Working in mice, researchers at Washington University School of Medicine in St. Louis report developing a gene delivery method long sought in the field of gene therapy: a deactivated virus carrying a gene of interest that can be injected into the bloodstream and make its way to the right cells.
In this early proof-of-concept study, the scientists have shown that they can target tumor blood vessels in mice without affecting healthy tissues.
"Most current gene therapies in humans involve taking cells out of the body, modifying them and putting them back in," said David T. Curiel, MD, PhD, distinguished professor of radiation oncology. "This limits gene therapy to conditions affecting tissues like the blood or bone marrow that can be removed, treated and returned to the patient. Today, even after 30 years of research, we can't inject a viral vector to deliver a gene and have it go to the right place."
But now, investigators at Siteman Cancer Center at Barnes-Jewish Hospital and Washington University School of Medicine say they have designed a "targetable injectable vector" - a deactivated virus that homes in on the inner lining of tumor blood vessels and does not get stuck in the liver, a problem that has plagued past attempts.
The findings are reported Dec. 23 in PLOS ONE.
Building on their own previous work and others', the researchers engineered this viral vector to turn on its gene payload only in the abnormal blood vessels that help fuel and nurture tumor growth.
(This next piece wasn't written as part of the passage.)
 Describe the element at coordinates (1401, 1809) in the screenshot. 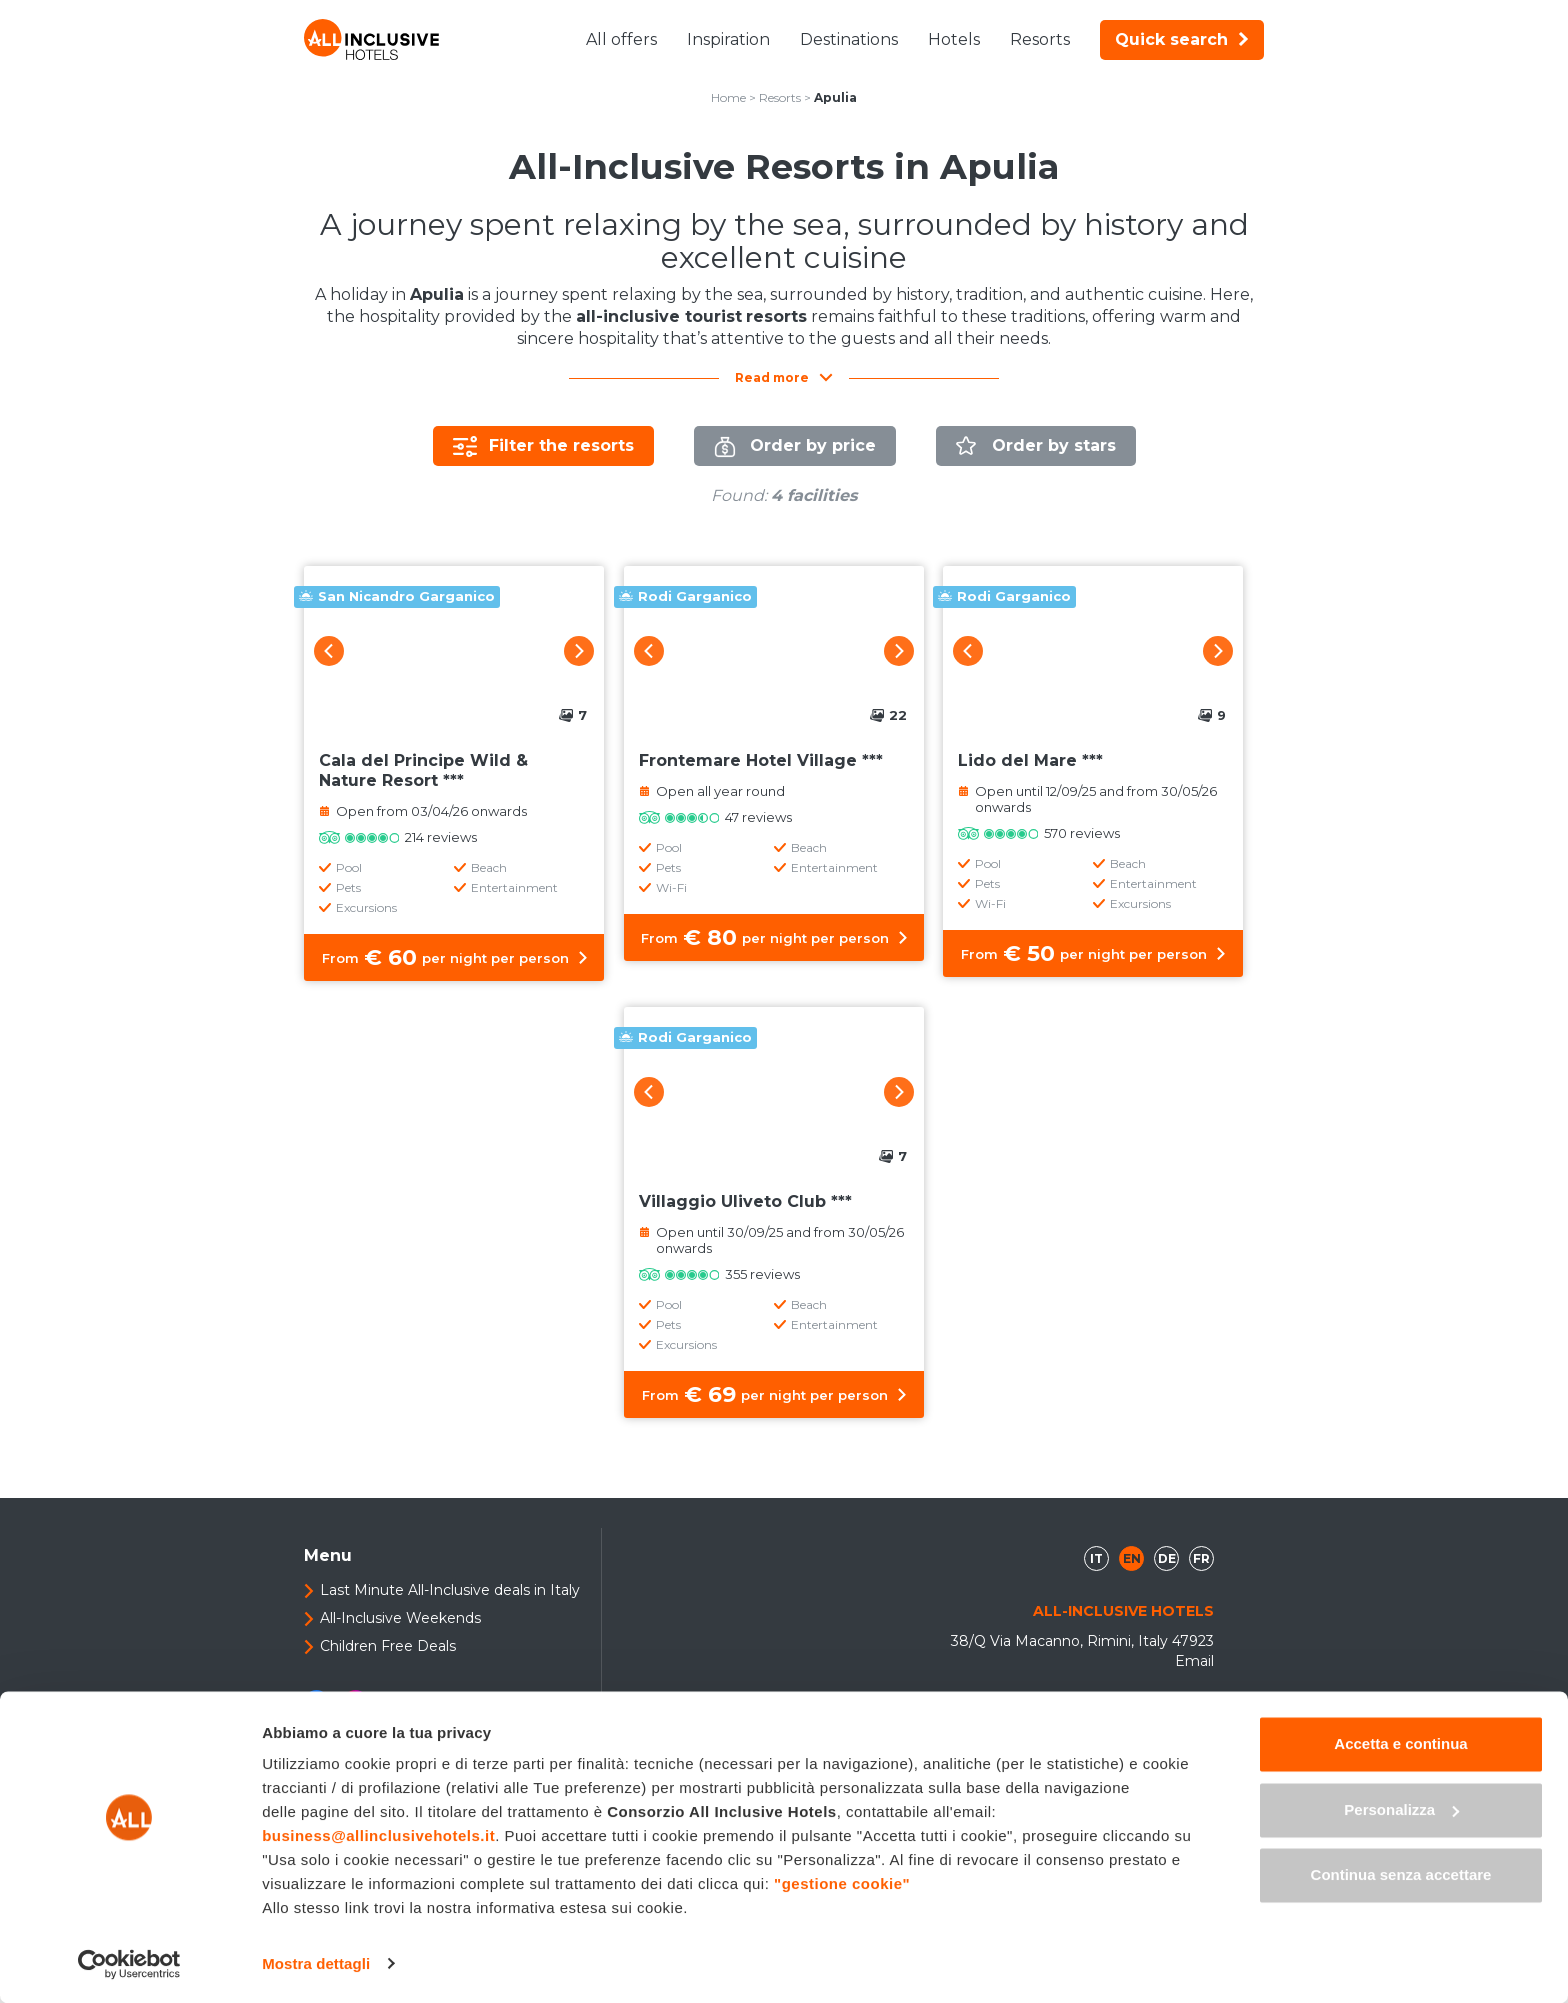

I see `Personalizza` at that location.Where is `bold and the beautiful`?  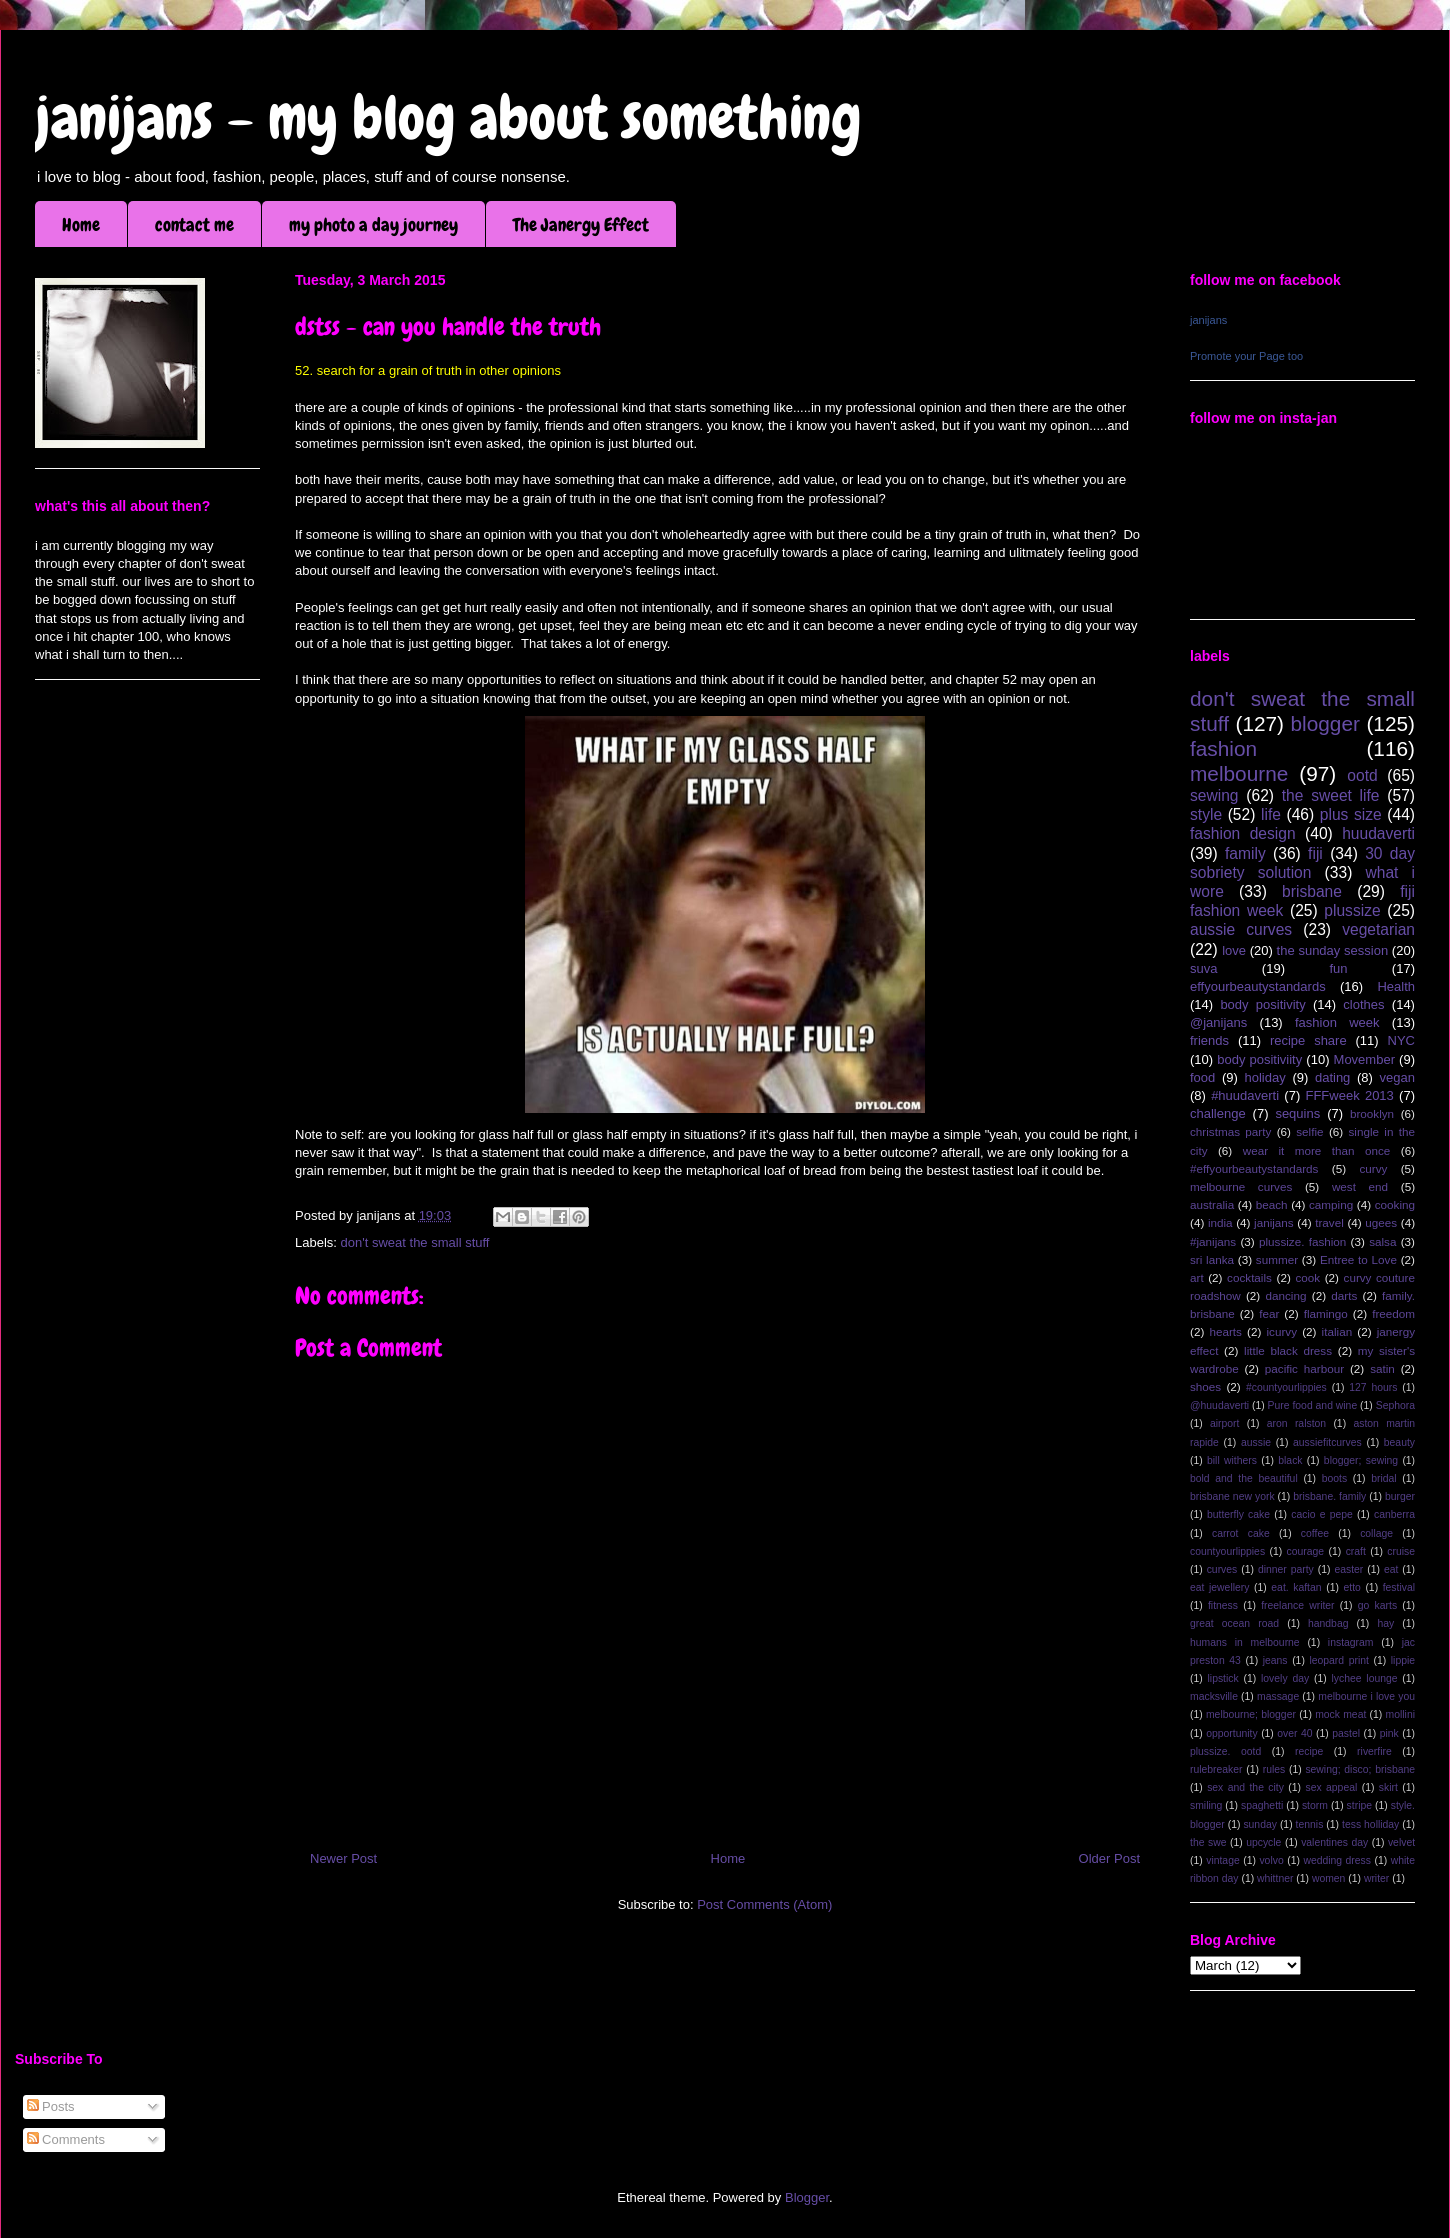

But unlike most therapies aimed at tumor vasculature, the goal is not to destroy the cancer's blood supply.
"We don't want to kill tumor vessels," said senior author Jeffrey M. Arbeit, MD, professor of urologic surgery and of cell biology and physiology. "We want to hijack them and turn them into factories for producing molecules that alter the tumor microenvironment so that it no longer nurtures the tumor. This could stop the tumor growth itself or cooperate with standard chemotherapy and radiation to make them more effective. One advantage of this strategy is that it could be applied to nearly all of the most common cancers affecting patients."
In theory, Arbeit pointed out, this approach could be applied to diseases other than cancer in which the blood vessels are abnormal, including conditions like Alzheimer's disease, multiple sclerosis or heart failure.
The viral vector Curiel, Arbeit and their colleagues developed contains a section of DNA called ROBO4 known to be switched on in the cells lining blood vessels within tumors.
In mice, the researchers showed that they could inject the vector into the blood stream and that it accumulated in the tumor vasculature, largely avoiding the lung, kidney, heart and other healthy organs.
The researchers used the viral vectors to deliver a gene that simply caused cells lining the blood vessels to glow green so they could see whether the vectors gathered in the tumors and bypassed healthy areas.
These mice had tumors in the kidneys and cancerous kidney cells in the skin. In one case, the tumor in the mouse kidney spontaneously spread to an ovary. The investigators showed that the blood vessels feeding the metastatic tumors glowed green but not vessels in the normal part of the ovary.
Adding the anti-clotting drug warfarin also blocked the vector from gathering in the liver by blocking viral interactions with the body's blood-clotting machinery, according to the study. While the researchers say treating cancer patients with warfarin would not be feasible because of the bleeding risk, previous work from their group has shown genetic ways to manipulate the viral vector to prevent it from accumulating in the liver.
"We used a combination of targeting strategies," said Curiel. "We combined a method we had developed to detarget the liver and a method to target the blood vessels. This combination allowed us to inject the vector into the bloodstream of the mouse, where it avoided the liver and found the proliferative vessels of interest to us."